**TASK**
Repeat the full listing exactly.

**INPUT MATERIAL**
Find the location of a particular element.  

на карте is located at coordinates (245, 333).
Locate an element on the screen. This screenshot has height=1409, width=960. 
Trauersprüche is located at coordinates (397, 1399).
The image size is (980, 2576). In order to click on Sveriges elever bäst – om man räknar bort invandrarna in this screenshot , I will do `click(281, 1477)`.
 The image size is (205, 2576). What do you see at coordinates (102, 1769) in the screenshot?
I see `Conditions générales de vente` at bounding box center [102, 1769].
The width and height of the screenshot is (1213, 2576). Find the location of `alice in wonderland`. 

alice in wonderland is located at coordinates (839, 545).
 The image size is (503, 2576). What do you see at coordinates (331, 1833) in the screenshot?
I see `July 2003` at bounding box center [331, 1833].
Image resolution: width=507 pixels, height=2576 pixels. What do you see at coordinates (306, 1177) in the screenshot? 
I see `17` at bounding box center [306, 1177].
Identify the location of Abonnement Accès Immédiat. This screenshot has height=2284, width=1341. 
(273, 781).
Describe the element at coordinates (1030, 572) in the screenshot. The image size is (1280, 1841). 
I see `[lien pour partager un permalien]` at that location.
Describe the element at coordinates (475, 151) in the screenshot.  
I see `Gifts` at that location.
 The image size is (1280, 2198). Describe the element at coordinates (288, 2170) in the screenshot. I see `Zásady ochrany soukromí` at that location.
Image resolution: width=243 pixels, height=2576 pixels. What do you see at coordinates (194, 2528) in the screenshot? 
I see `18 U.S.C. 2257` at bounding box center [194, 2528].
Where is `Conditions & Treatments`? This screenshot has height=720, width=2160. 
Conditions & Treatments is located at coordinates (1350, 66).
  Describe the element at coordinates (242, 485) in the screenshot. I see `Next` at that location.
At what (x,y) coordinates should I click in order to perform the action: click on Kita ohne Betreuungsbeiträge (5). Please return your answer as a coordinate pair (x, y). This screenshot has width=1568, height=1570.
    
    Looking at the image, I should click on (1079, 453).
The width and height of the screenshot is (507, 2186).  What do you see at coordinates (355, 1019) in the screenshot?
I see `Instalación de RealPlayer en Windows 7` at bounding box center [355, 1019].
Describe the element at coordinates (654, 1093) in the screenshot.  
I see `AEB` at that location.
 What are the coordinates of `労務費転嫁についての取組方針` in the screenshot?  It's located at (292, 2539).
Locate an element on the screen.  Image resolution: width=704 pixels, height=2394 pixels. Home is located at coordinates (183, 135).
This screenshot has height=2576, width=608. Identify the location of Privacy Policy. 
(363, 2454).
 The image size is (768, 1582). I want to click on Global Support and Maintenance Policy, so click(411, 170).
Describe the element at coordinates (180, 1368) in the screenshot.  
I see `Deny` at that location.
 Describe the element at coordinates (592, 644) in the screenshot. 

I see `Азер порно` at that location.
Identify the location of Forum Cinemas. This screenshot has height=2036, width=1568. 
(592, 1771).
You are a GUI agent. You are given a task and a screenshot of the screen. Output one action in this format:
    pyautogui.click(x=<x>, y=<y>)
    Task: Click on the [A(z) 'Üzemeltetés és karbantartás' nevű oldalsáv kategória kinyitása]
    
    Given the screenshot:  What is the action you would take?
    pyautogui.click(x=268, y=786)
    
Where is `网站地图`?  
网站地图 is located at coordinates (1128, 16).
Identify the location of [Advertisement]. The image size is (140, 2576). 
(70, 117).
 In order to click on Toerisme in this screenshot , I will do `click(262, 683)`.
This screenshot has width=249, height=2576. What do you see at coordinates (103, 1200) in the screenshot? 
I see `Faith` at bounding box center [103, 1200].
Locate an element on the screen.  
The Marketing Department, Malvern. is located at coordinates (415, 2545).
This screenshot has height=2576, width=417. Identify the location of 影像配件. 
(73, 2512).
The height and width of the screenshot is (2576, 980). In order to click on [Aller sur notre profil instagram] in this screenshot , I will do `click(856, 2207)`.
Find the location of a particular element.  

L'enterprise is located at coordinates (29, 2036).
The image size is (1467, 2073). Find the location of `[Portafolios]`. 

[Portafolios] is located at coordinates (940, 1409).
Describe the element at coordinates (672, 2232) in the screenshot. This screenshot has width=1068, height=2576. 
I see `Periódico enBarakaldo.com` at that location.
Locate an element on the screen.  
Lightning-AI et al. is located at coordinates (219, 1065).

**RESPONSE TO THIS TASK**
Find the location of a particular element.  

на карте is located at coordinates (245, 333).
Locate an element on the screen. This screenshot has height=1409, width=960. 
Trauersprüche is located at coordinates (397, 1399).
The image size is (980, 2576). In order to click on Sveriges elever bäst – om man räknar bort invandrarna in this screenshot , I will do `click(281, 1477)`.
 The image size is (205, 2576). What do you see at coordinates (102, 1769) in the screenshot?
I see `Conditions générales de vente` at bounding box center [102, 1769].
The width and height of the screenshot is (1213, 2576). Find the location of `alice in wonderland`. 

alice in wonderland is located at coordinates (839, 545).
 The image size is (503, 2576). What do you see at coordinates (331, 1833) in the screenshot?
I see `July 2003` at bounding box center [331, 1833].
Image resolution: width=507 pixels, height=2576 pixels. What do you see at coordinates (306, 1177) in the screenshot? 
I see `17` at bounding box center [306, 1177].
Identify the location of Abonnement Accès Immédiat. This screenshot has height=2284, width=1341. 
(273, 781).
Describe the element at coordinates (1030, 572) in the screenshot. The image size is (1280, 1841). 
I see `[lien pour partager un permalien]` at that location.
Describe the element at coordinates (475, 151) in the screenshot.  
I see `Gifts` at that location.
 The image size is (1280, 2198). Describe the element at coordinates (288, 2170) in the screenshot. I see `Zásady ochrany soukromí` at that location.
Image resolution: width=243 pixels, height=2576 pixels. What do you see at coordinates (194, 2528) in the screenshot? 
I see `18 U.S.C. 2257` at bounding box center [194, 2528].
Where is `Conditions & Treatments`? This screenshot has height=720, width=2160. 
Conditions & Treatments is located at coordinates (1350, 66).
  Describe the element at coordinates (242, 485) in the screenshot. I see `Next` at that location.
At what (x,y) coordinates should I click in order to perform the action: click on Kita ohne Betreuungsbeiträge (5). Please return your answer as a coordinate pair (x, y). This screenshot has width=1568, height=1570.
    
    Looking at the image, I should click on (1079, 453).
The width and height of the screenshot is (507, 2186).  What do you see at coordinates (355, 1019) in the screenshot?
I see `Instalación de RealPlayer en Windows 7` at bounding box center [355, 1019].
Describe the element at coordinates (654, 1093) in the screenshot.  
I see `AEB` at that location.
 What are the coordinates of `労務費転嫁についての取組方針` in the screenshot?  It's located at (292, 2539).
Locate an element on the screen.  Image resolution: width=704 pixels, height=2394 pixels. Home is located at coordinates (183, 135).
This screenshot has height=2576, width=608. Identify the location of Privacy Policy. 
(363, 2454).
 The image size is (768, 1582). I want to click on Global Support and Maintenance Policy, so click(411, 170).
Describe the element at coordinates (180, 1368) in the screenshot.  
I see `Deny` at that location.
 Describe the element at coordinates (592, 644) in the screenshot. 

I see `Азер порно` at that location.
Identify the location of Forum Cinemas. This screenshot has height=2036, width=1568. 
(592, 1771).
You are a GUI agent. You are given a task and a screenshot of the screen. Output one action in this format:
    pyautogui.click(x=<x>, y=<y>)
    Task: Click on the [A(z) 'Üzemeltetés és karbantartás' nevű oldalsáv kategória kinyitása]
    
    Given the screenshot:  What is the action you would take?
    pyautogui.click(x=268, y=786)
    
Where is `网站地图`?  
网站地图 is located at coordinates (1128, 16).
Identify the location of [Advertisement]. The image size is (140, 2576). 
(70, 117).
 In order to click on Toerisme in this screenshot , I will do `click(262, 683)`.
This screenshot has width=249, height=2576. What do you see at coordinates (103, 1200) in the screenshot? 
I see `Faith` at bounding box center [103, 1200].
Locate an element on the screen.  
The Marketing Department, Malvern. is located at coordinates (415, 2545).
This screenshot has height=2576, width=417. Identify the location of 影像配件. 
(73, 2512).
The height and width of the screenshot is (2576, 980). In order to click on [Aller sur notre profil instagram] in this screenshot , I will do `click(856, 2207)`.
Find the location of a particular element.  

L'enterprise is located at coordinates (29, 2036).
The image size is (1467, 2073). Find the location of `[Portafolios]`. 

[Portafolios] is located at coordinates (940, 1409).
Describe the element at coordinates (672, 2232) in the screenshot. This screenshot has width=1068, height=2576. 
I see `Periódico enBarakaldo.com` at that location.
Locate an element on the screen.  
Lightning-AI et al. is located at coordinates (219, 1065).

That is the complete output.